14. The control method of claim 13, wherein if the current working orientation is at the left of the driver, the translating mechanism (11) is controlled to translate to the left until the third translation position sensor (52) sends a sensing signal to cause the trimmer cutter head (13) to reach the initial working position at the left of the driver for trimming, further comprising the steps of:

controlling the left and right semi-circle rotary devices to act, driving the anti-collision rod (15) to rotate for a semi-circle, and enabling the orientation of the free end of the anti-collision rod (15) to be consistent with the translation direction of the translation mechanism (11);

if the current operation position is located on the right side of the driver, the translation mechanism (11) is controlled to translate rightwards until the first translation position sensor (50) sends out a sensing signal, so that the trimming cutter head (13) reaches the initial operation position on the right side of the driver to perform trimming operation, and the method further comprises the following steps:

the action of the left and right semi-circle rotary devices is controlled to drive the anti-collision rod (15) to rotate in a reverse direction for a semi-circle, so that the orientation of the free end of the anti-collision rod (15) is consistent with the translation direction of the translation mechanism.

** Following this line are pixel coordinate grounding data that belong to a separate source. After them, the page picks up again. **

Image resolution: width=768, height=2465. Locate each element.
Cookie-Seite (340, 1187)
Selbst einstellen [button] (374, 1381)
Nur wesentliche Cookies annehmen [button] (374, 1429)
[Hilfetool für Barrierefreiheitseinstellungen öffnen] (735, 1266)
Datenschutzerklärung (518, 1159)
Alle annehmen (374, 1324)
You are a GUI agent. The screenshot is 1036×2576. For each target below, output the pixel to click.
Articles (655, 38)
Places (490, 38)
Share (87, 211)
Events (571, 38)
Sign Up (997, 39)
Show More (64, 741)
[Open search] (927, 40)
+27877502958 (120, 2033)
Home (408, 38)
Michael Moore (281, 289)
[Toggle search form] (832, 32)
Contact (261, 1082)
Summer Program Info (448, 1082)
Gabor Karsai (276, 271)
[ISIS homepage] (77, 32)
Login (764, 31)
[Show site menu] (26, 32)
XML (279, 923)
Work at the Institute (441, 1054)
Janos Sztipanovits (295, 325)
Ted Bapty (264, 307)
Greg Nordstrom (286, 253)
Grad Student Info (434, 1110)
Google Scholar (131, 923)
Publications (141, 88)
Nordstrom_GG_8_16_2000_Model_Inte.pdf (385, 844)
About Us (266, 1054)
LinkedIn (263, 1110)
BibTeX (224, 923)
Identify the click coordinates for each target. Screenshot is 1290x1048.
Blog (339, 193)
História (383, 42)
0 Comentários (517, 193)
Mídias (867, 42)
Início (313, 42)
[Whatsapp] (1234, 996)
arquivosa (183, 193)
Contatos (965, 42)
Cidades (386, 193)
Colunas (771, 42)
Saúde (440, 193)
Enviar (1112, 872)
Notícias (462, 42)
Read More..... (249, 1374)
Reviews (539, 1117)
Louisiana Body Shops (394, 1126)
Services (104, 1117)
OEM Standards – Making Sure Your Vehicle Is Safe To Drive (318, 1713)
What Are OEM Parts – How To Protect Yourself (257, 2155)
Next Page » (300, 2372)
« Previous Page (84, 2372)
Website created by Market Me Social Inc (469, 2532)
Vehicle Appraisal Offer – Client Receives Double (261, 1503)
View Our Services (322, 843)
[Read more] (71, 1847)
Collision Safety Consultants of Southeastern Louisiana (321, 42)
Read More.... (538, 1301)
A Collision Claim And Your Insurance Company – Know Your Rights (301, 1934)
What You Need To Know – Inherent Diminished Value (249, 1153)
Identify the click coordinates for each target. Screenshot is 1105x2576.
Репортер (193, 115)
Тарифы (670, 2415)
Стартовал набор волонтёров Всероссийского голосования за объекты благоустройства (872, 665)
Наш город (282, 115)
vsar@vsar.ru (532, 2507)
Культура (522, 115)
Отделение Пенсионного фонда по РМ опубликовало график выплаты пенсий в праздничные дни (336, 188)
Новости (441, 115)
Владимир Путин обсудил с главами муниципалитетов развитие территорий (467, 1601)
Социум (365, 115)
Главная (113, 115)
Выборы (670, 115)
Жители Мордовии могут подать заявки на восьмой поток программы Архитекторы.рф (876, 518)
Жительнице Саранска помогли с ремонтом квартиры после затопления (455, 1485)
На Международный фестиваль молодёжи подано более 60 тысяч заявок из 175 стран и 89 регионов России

15. The control method according to claim 12,

when anticollision institution (12) detected and keep away barrier sensing signal, control translation mechanism (11) and the mechanism of circling round (10) according to setting for the direction translation and rotate, drive trimmer blade dish (13) and keep away the barrier, specifically include the step:

when the anti-collision mechanism (12) detects an obstacle avoidance induction signal and the current operation direction is positioned on the left side of a driver, the translation mechanism (11) is controlled to translate rightwards until the second translation position inductor (51) sends out an induction signal, and meanwhile, the convolution mechanism (10) is controlled to rotate leftwards to drive the trimming cutter head (13) to avoid the obstacle;

when the anti-collision mechanism (12) detects an obstacle avoidance induction signal and the current operation direction is located on the right side of a driver, the translation mechanism (11) is controlled to translate leftwards until the second translation position inductor (51) sends out an induction signal, and meanwhile, the convolution mechanism (10) is controlled to rotate rightwards to drive the trimming cutter head (13) to avoid the obstacle.

16. The control method according to claim 12, wherein after the obstacle avoidance is finished, the translation mechanism (11) and the rotation mechanism (10) are controlled to translate and rotate in opposite directions, and the trimming cutter (13) is driven to return to an initial working position of a current working position for trimming, and the method specifically comprises the following steps:

when obstacle avoidance is finished and the current operation direction is positioned on the left side of a driver, the translation mechanism (11) is controlled to translate leftwards until the third translation position sensor (52) sends out a sensing signal, and meanwhile, the convolution mechanism (10) is controlled to rotate rightwards, and the trimming cutter head (13) is driven to recover to the initial operation position for trimming;

when obstacle avoidance is finished and the current operation direction is located on the right side of a driver, the translation mechanism (11) is controlled to translate rightwards until the first translation position sensor (50) sends out a sensing signal, and meanwhile, the convolution mechanism (10) is controlled to rotate leftwards to drive the trimming cutter head (13) to recover to the initial operation position for trimming operation.

17. A hedge trimmer comprising a chassis (14), characterized in that the chassis (14) is provided with a trimming device according to any one of claims 1 to 11.